Energy Transfer could have simply hired a private security firm and paid the security guards directly, Hogan said.
Instead, the security manager, Frank Recknagel, and Energy Transfer “wanted the power of the badge to enforce their corporate will and engaged in illegal activity to make it happen, then hid the payments in a byzantine process to avoid detection of their role,” Hogan said.
Energy Transfer did not respond to specific questions about Hogan’s accusations. In its statement, it said it supports its employee, who it did not name. It also said that local law enforcement knew of the plan and that the community benefited from the security.
“The Pennsylvania constables in question were hired by an independent, Pennsylvania-based security firm to support the West Whiteland Police Department in its efforts to maintain peace within the community,” Energy Transfer said.

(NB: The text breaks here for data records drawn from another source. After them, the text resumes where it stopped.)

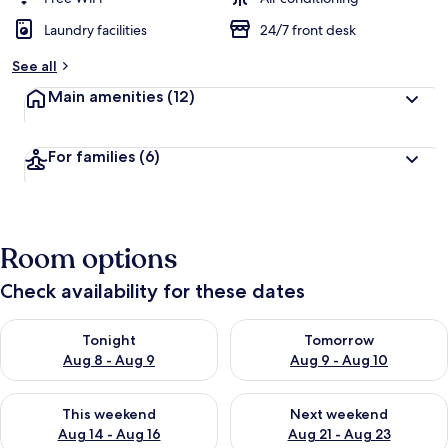
Laundry facilities
24/7 front desk
See all
Main amenities
(12)
For families
(6)
Room options
Check availability for these dates
Check availability for tonight Aug 8 - Aug 9
Check availability for tomorr
Tonight
Tomorrow
Aug 8 - Aug 9
Aug 9 - Aug 10
Check availability for this weekend Aug 14 - Aug 16
Check availability for next w
This weekend
Next weekend
Aug 14 - Aug 16
Aug 21 - Aug 23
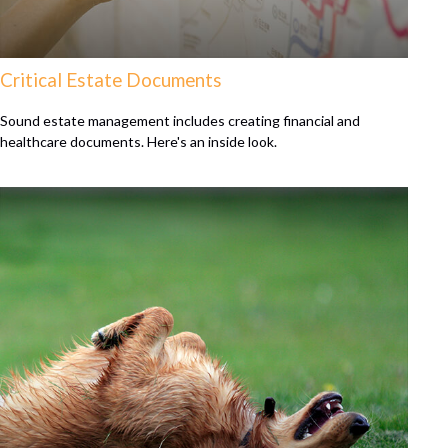
Critical Estate Documents
Sound estate management includes creating financial and
healthcare documents. Here's an inside look.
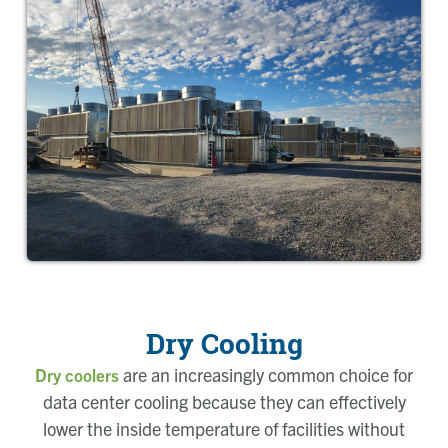
Dry Cooling
are an increasingly common choice for
Dry coolers
data center cooling because they can effectively
lower the inside temperature of facilities without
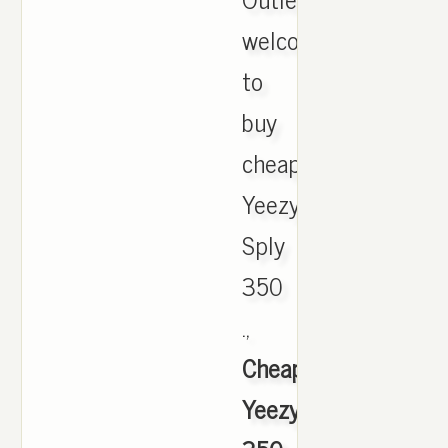
welcome
to
buy
cheap
Yeezy
Sply
350
.,
Cheap
Yeezy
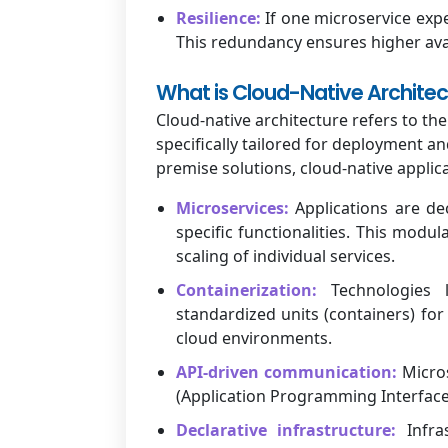
Resilience:
If one microservice expe
This redundancy ensures higher avai
What is Cloud-Native Architec
Cloud-native architecture refers to t
specifically tailored for deployment an
premise solutions, cloud-native applica
Microservices:
Applications are de
specific functionalities. This mod
scaling of individual services.
Containerization:
Technologies l
standardized units (containers) fo
cloud environments.
API-driven communication:
Micros
(Application Programming Interfaces
Declarative infrastructure:
Infras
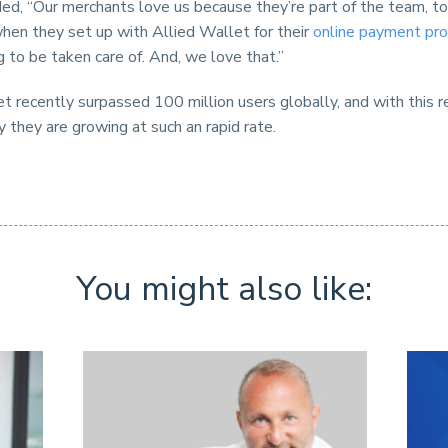
ed, “Our merchants love us because they’re part of the team, t
hen they set up with Allied Wallet for their
online payment pro
g to be taken care of. And, we love that.”
t recently surpassed 100 million users globally, and with this r
hy they are growing at such an rapid rate.
You might also like:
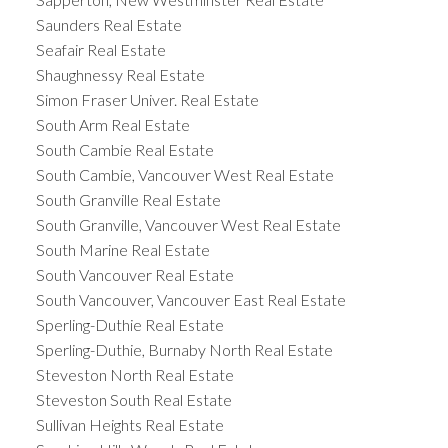
Saunders Real Estate
Seafair Real Estate
Shaughnessy Real Estate
Simon Fraser Univer. Real Estate
South Arm Real Estate
South Cambie Real Estate
South Cambie, Vancouver West Real Estate
South Granville Real Estate
South Granville, Vancouver West Real Estate
South Marine Real Estate
South Vancouver Real Estate
South Vancouver, Vancouver East Real Estate
Sperling-Duthie Real Estate
Sperling-Duthie, Burnaby North Real Estate
Steveston North Real Estate
Steveston South Real Estate
Sullivan Heights Real Estate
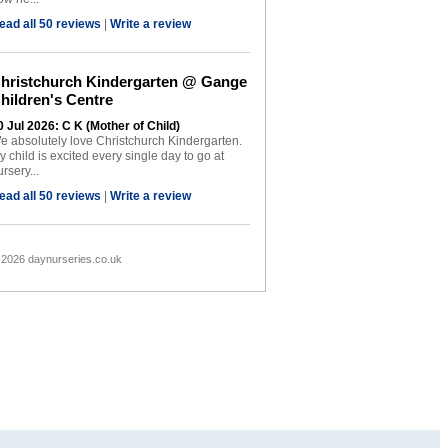
ead all 50 reviews
|
Write a review
hristchurch Kindergarten @ Gange
hildren's Centre
0 Jul 2026: C K (Mother of Child)
e absolutely love Christchurch Kindergarten.
y child is excited every single day to go at
rsery...
ead all 50 reviews
|
Write a review
 2026 daynurseries.co.uk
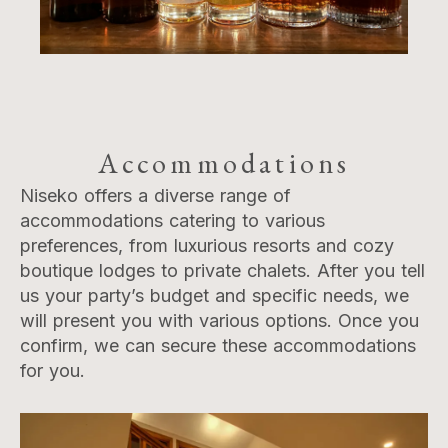
Accommodations
Niseko offers a diverse range of
accommodations catering to various
preferences, from luxurious resorts and cozy
boutique lodges to private chalets. After you tell
us your party’s budget and specific needs, we
will present you with various options. Once you
confirm, we can secure these accommodations
for you.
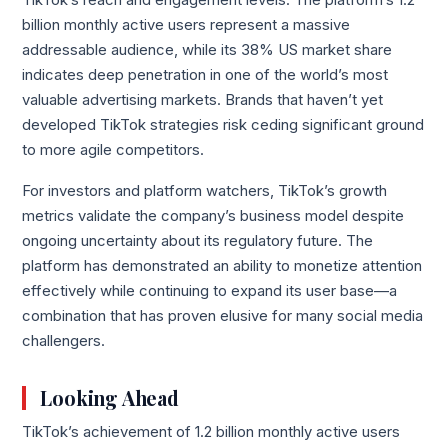
TikTok’s reach and engagement levels. The platform’s 1.2
billion monthly active users represent a massive
addressable audience, while its 38% US market share
indicates deep penetration in one of the world’s most
valuable advertising markets. Brands that haven’t yet
developed TikTok strategies risk ceding significant ground
to more agile competitors.
For investors and platform watchers, TikTok’s growth
metrics validate the company’s business model despite
ongoing uncertainty about its regulatory future. The
platform has demonstrated an ability to monetize attention
effectively while continuing to expand its user base—a
combination that has proven elusive for many social media
challengers.
Looking Ahead
TikTok’s achievement of 1.2 billion monthly active users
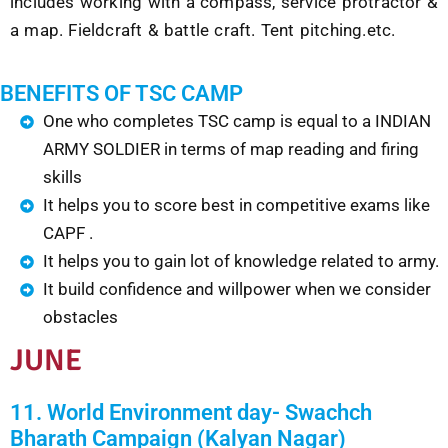
includes working with a compass, service protractor &
a map. Fieldcraft & battle craft. Tent pitching.etc.
BENEFITS OF TSC CAMP
One who completes TSC camp is equal to a INDIAN
ARMY SOLDIER in terms of map reading and firing
skills
It helps you to score best in competitive exams like
CAPF .
It helps you to gain lot of knowledge related to army.
It build confidence and willpower when we consider
obstacles
JUNE
11. World Environment day- Swachch
Bharath Campaign (Kalyan Nagar)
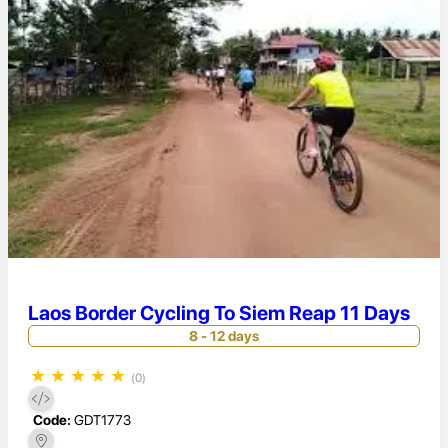
Laos Border Cycling To Siem Reap 11 Days
8 - 12 days
★
★
★
★
★
(0)
Code:
GDT1773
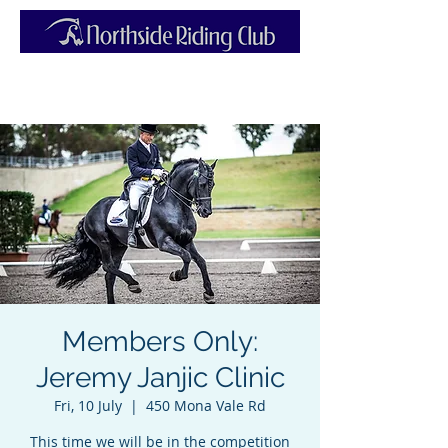
Members Only:
Jeremy Janjic Clinic
Fri, 10 July
  |  
450 Mona Vale Rd
This time we will be in the competition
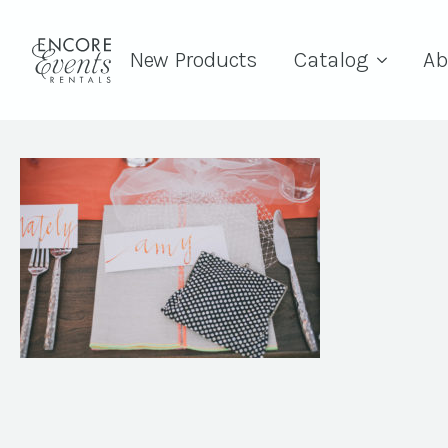
New Products
Catalog
Ab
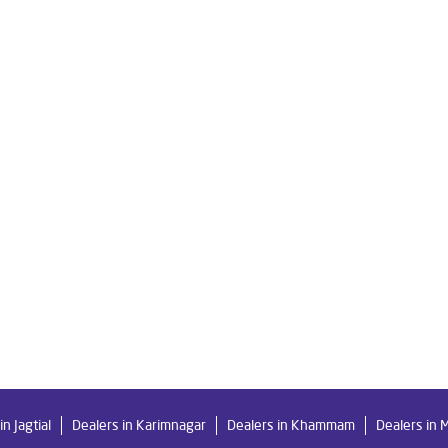
re Ro in Rajendra Nagar
Livpure Smart in Rajendra Nagar
Livpu
r For Home in Rajendra Nagar
Water Purifier in Rajendra Nagar
 System Water Purifier in Rajendra Nagar
Purifier Ro in Rajendra Na
er Purifier For Home in Rajendra Nagar
Mattresses in Rajendra Nag
Water Purifier Price in Rajendra Nagar
Good Water Purifier For Ho
Purifier Price in Rajendra Nagar
Good Water Purifier in Rajendra Na
ter Filters Prices in Rajendra Nagar
Undersink Ro in Rajendra Naga
in Jagtial
Dealers in Karimnagar
Dealers in Khammam
Dealers in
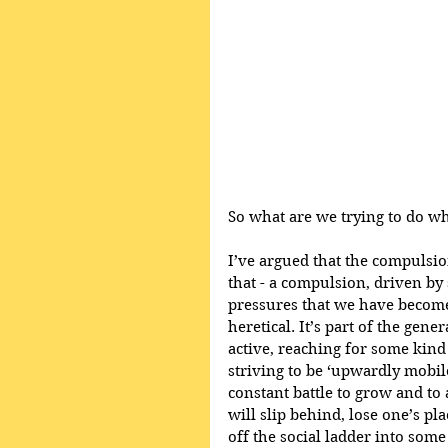
So what are we trying to do w
I’ve argued that the compulsio
that - a compulsion, driven by 
pressures that we have become
heretical. It’s part of the gene
active, reaching for some kind
striving to be ‘upwardly mobile
constant battle to grow and to
will slip behind, lose one’s pla
off the social ladder into som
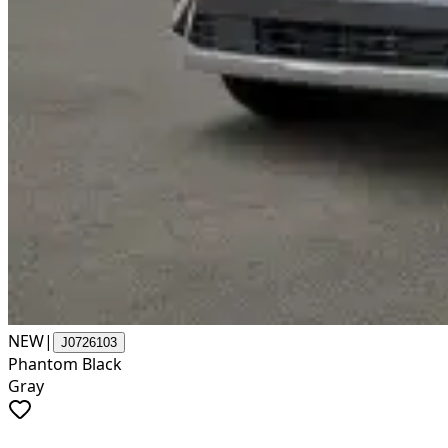
NEW
|
J0726103
Phantom Black
Gray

A lawyer for Recknagel declined to comment Tuesday.
Construction on the Mariner East pipelines has spurred more than $13 million in fines and several temporary shutdown orders by state agencies, primarily for polluting waterways and drinking water wells, and using construction methods not approved by state regulators.
Sinkholes along the pipelines’ route have opened on lawns in Chester County, and neighbors worry that a single leak would level the entire neighborhood.
It has drawn the attention of several law enforcement agencies, including a corruption investigation by the FBI into how Gov. Tom Wolf’s administration came to issue permits for the project in 2017.
Wolf’s administration, meanwhile, has had run-ins with Energy Transfer in which it accused the company of willfully violating state law.
Exploration firms drilling in the booming Marcellus Shale and Utica Shale fields ship natural gas liquids through the Mariner East pipelines to Marcus Hook refinery and export terminal near Philadelphia, helping the U.S. become the world’s leading ethane exporter.